O Fim do Escudo Político
A justiça sinaliza que a renúncia não servirá como salvo-conduto. Se deixar qualquer cargo, Mário Neto perde o foro privilegiado, enviando seu processo diretamente para a Justiça Comum. Sem a proteção do cargo, o cumprimento de mandados de prisão preventiva torna-se ainda mais célere, especialmente diante das provas de desvios que superam os R$ 70 milhões.
A Conta que o Trabalhador Pagou
O sentimento nas ruas de Macapá é de indignação. Enquanto a gestão Furlan e Mário Neto é investigada por supostas fraudes em licitações e favorecimentos ilícitos, quem pagou a conta foi o trabalhador amapaense.
- Saúde em Ruínas: O dinheiro que deveria abastecer farmácias populares e manter UPAs foi drenado, deixando o cidadão comum sem assistência básica.
- Agressão ao Bolso do Povo: O sucateamento do transporte público e a falta de manutenção na infraestrutura urbana afetaram diretamente a rotina de quem precisa da cidade para produzir e sobreviver.
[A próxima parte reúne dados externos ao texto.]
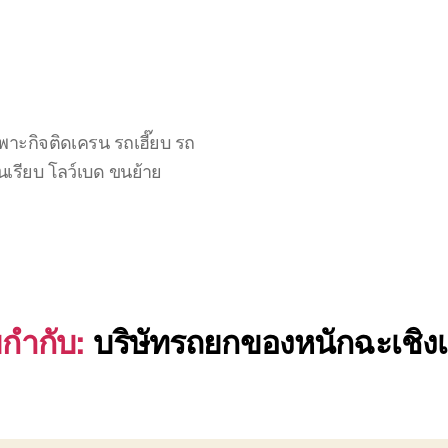
าะกิจติดเครน รถเฮี๊ยบ รถ
นเรียบ โลว์เบด ขนย้าย
ยกำกับ:
บริษัทรถยกของหนักฉะเชิง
- Caos nos Cofres: O rombo bilionário deixado na prefeitura não é apenas um número contábil; é o retrato de escolas sem merenda e bairros sem saneamento.
Justiça Plena: Punir Toda a Gestão
O clamor popular, agora ecoado por órgãos de controle, é de que a punição não deve se limitar a um ou outro nome, mas sim a toda a cúpula da gestão. A tese defendida é a de que houve um projeto consciente de dilapidação do patrimônio público em benefício de um grupo político, enquanto o trabalhador enfrentava o abandono.
“A renúncia é um ato tardio. O que se espera agora não é o abandono do barco, mas o acerto de contas com a justiça. É preciso que paguem rigorosamente pelo que fizeram com a vida do povo e com cada centavo dos cofres de Macapá”, afirma um representante de movimentos sociais da capital.
Próximos Passos
Com a administração interina de Pedro DaLua expondo diariamente as “vísceras” de uma prefeitura sucateada, o Ministério Público e a Polícia Federal apertam o passo. A expectativa é que, independentemente de renúncias, os mandados de prisão sejam executados para garantir que os responsáveis respondam pelo impacto devastador causado à economia e à dignidade do trabalhador amapaense.
A mensagem das ruas é clara: não basta sair do cargo; é preciso pagar pelo que foi retirado do povo.